(Dataset items)
-*-*-
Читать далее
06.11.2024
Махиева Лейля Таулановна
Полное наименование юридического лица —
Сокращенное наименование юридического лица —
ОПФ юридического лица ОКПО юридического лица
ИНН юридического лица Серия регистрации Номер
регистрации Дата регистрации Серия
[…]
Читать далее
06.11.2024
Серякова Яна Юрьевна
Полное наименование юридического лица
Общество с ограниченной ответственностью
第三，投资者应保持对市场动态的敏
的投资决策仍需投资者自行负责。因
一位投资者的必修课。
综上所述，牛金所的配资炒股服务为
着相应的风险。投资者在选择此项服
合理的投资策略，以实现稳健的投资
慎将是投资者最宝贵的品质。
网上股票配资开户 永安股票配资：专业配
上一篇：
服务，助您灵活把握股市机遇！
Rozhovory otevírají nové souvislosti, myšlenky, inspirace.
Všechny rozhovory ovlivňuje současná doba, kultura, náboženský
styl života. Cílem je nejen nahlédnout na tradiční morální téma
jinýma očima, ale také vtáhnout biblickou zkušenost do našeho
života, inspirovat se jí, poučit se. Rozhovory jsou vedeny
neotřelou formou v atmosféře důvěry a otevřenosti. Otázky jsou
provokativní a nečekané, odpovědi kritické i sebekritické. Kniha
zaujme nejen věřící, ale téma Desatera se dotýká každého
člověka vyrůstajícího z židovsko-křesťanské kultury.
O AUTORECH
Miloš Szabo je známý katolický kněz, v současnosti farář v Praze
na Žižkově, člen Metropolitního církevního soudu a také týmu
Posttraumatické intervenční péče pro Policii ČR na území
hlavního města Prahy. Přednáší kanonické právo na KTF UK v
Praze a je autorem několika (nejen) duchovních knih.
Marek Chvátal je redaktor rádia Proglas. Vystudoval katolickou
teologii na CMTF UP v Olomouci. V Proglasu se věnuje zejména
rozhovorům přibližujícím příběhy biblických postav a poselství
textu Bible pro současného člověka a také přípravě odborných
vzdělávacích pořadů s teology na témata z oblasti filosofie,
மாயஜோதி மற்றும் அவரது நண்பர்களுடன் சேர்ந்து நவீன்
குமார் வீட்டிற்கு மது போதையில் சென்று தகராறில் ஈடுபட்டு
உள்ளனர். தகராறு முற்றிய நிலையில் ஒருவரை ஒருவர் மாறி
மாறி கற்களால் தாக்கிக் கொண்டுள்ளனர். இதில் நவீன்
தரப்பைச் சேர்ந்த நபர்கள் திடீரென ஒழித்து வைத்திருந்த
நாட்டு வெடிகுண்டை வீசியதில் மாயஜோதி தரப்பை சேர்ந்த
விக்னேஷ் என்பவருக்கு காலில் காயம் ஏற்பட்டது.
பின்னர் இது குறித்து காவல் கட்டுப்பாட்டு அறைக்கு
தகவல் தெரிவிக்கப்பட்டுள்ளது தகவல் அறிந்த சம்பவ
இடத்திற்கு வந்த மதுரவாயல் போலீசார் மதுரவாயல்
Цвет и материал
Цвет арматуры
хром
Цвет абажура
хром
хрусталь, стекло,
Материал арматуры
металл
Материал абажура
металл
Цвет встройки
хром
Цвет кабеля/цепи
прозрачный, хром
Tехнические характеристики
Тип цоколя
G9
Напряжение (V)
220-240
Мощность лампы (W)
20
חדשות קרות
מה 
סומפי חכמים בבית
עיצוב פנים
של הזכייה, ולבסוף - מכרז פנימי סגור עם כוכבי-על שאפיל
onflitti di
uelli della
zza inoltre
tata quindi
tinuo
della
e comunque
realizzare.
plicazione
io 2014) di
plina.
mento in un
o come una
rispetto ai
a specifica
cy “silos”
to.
-*-*-
_Exercise brief_
Nothing beyond the line containing "styl života. Cílem" is to be output; the lines above, from the first one onward to that line, are to be transcribed exactly.

_Task response_
Читать далее
06.11.2024
Махиева Лейля Таулановна
Полное наименование юридического лица —
Сокращенное наименование юридического лица —
ОПФ юридического лица ОКПО юридического лица
ИНН юридического лица Серия регистрации Номер
регистрации Дата регистрации Серия
[…]
Читать далее
06.11.2024
Серякова Яна Юрьевна
Полное наименование юридического лица
Общество с ограниченной ответственностью
第三，投资者应保持对市场动态的敏
的投资决策仍需投资者自行负责。因
一位投资者的必修课。
综上所述，牛金所的配资炒股服务为
着相应的风险。投资者在选择此项服
合理的投资策略，以实现稳健的投资
慎将是投资者最宝贵的品质。
网上股票配资开户 永安股票配资：专业配
上一篇：
服务，助您灵活把握股市机遇！
Rozhovory otevírají nové souvislosti, myšlenky, inspirace.
Všechny rozhovory ovlivňuje současná doba, kultura, náboženský
styl života. Cílem je nejen nahlédnout na tradiční morální téma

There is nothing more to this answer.